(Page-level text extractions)
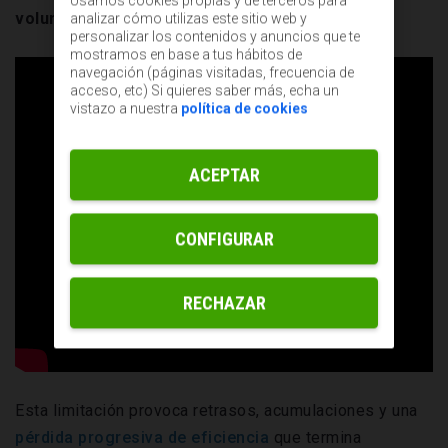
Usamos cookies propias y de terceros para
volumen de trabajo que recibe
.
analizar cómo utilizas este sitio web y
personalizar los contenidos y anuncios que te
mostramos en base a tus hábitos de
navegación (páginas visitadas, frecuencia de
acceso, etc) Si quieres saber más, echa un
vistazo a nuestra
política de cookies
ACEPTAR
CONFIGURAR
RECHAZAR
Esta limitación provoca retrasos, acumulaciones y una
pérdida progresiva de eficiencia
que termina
--
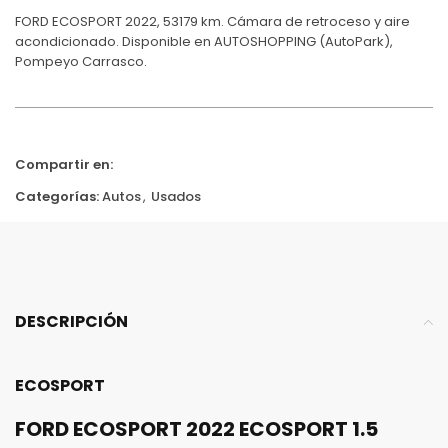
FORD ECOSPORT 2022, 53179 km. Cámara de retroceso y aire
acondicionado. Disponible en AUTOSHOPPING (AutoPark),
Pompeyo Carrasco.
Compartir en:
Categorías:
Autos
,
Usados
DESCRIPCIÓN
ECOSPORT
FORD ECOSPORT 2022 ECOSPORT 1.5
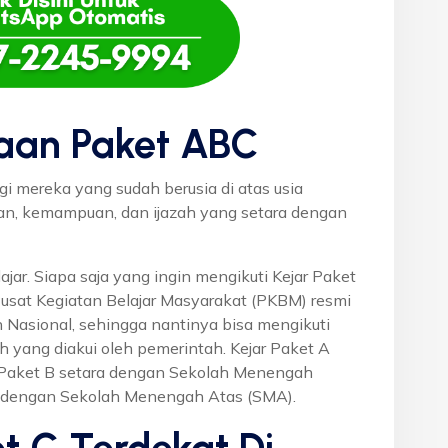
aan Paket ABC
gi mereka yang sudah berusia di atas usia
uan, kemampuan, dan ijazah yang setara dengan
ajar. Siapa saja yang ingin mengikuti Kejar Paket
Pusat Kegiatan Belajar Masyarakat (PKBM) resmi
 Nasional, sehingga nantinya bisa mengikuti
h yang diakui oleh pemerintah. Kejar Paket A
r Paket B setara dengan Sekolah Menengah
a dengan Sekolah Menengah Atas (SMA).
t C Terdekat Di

**THE TASK**
Within the data above, the lines from the one with "Usamos cookies propias y de terceros para" to the one with "que termina" must be repeated exactly; no other line belongs in the answer.

**RESULT**
Usamos cookies propias y de terceros para
volumen de trabajo que recibe
.
analizar cómo utilizas este sitio web y
personalizar los contenidos y anuncios que te
mostramos en base a tus hábitos de
navegación (páginas visitadas, frecuencia de
acceso, etc) Si quieres saber más, echa un
vistazo a nuestra
política de cookies
ACEPTAR
CONFIGURAR
RECHAZAR
Esta limitación provoca retrasos, acumulaciones y una
pérdida progresiva de eficiencia
que termina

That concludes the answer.